Sweet, smoky, and tangy barbecue sauce
Prep Time
5 min
Cook Time
20 min
Total Time
25 min
Servings
12
2 cups
Difficulty
Easy
Cost
Budget
$
Sweet, smoky, and tangy barbecue sauce
A rich, balanced barbecue sauce with layers of sweetness, smoke, and tang. This homemade BBQ sauce comes together in 20 minutes and beats any bottled brand.
5m
Prep Time
20m
Cook Time
25m
Total Time
12
Servings
Easy
Difficulty
Budget $
Cost
(Updated )
Homemade BBQ sauce lets you control the sweet-to-heat ratio exactly to your taste. This Kansas City-style recipe balances brown sugar sweetness with vinegar tang and smoky depth.
This is the kind of recipe that defines American home cooking at its best — straightforward, satisfying, and built on flavors that everyone loves.
This recipe represents the best of American home cooking — unpretentious, generous, and built to satisfy. BBQ Sauce Homemade is the kind of dish that brings people to the table and keeps them coming back for seconds. It draws on the diverse culinary traditions that have shaped American food culture, combining familiar flavors with techniques that produce consistently excellent results.
The best side dishes complement without competing. They should add contrast to the main course — something bright alongside something rich, something crunchy alongside something soft.

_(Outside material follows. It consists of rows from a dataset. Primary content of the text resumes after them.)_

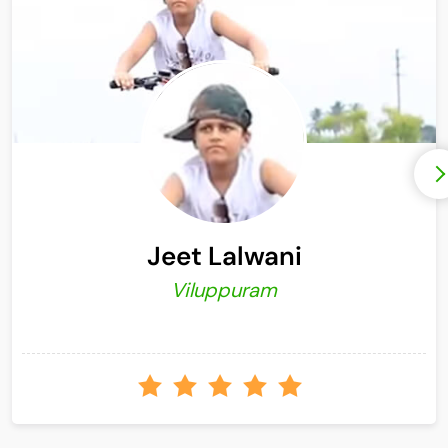
Jeet Lalwani
Viluppuram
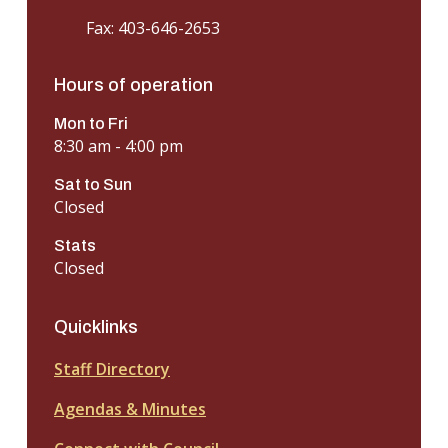
Fax: 403-646-2653
Hours of operation
Mon to Fri
8:30 am - 4:00 pm
Sat to Sun
Closed
Stats
Closed
Quicklinks
Staff Directory
Agendas & Minutes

Think about the whole plate when you cook, and your meals will feel more complete and satisfying.
Combine all ingredients in a saucepan over medium heat.
Whisk until smooth and the brown sugar dissolves completely.
Bring to a simmer, then reduce heat to low.
Cook for 15-20 minutes, stirring occasionally, until thickened and glossy.
Remove from heat, cool slightly, and taste for seasoning—adjust sugar, vinegar, or heat as desired.
Serve with classic coleslaw and cornbread on the side
Pair with fresh-cut fries or roasted potato wedges
Less sweet, more concentrated tomato flavor
Different sweetness profiles, equally delicious
Add a tablespoon of bourbon or whiskey for smoky complexity.
For spicy BBQ sauce, add cayenne pepper or a few dashes of hot sauce.
Let the protein rest for 5-10 minutes after cooking to allow the juices to redistribute for maximum tenderness.
Season each component individually rather than seasoning at the end — this builds deeper, more complex flavor throughout.
Store leftovers in an airtight container in the refrigerator for up to 4 days. For longer storage, freeze individual portions in freezer-safe containers for up to 3 months. Label with the date and recipe name.
Warm gently on the stove. Thin with water or vinegar if too thick.
Editor's note: Do not crowd the pan when roasting. Vegetables need space to brown properly — overlapping pieces steam instead of caramelize. Use two sheet pans if needed.
Per serving (0mg) · 12 servings
A light, low-calorie option · based on a 2,000 cal daily diet
Nutritional values are approximate and may vary based on specific ingredients and preparation methods.
Sarah Chen is a professional recipe developer and food editor with over a decade of experience in test kitchens and food media. She trained at the Culinary Institute of America before spending six years developing and testing recipes for national food publications, where she honed her ability to translate restaurant techniques into approachable home cooking. At RecipePool, Sarah leads recipe development, ensuring every dish is tested at least three times for clarity, accuracy, and genuine deliciousness. When she is not in the kitchen, she is browsing farmers markets and collecting vintage cookbooks.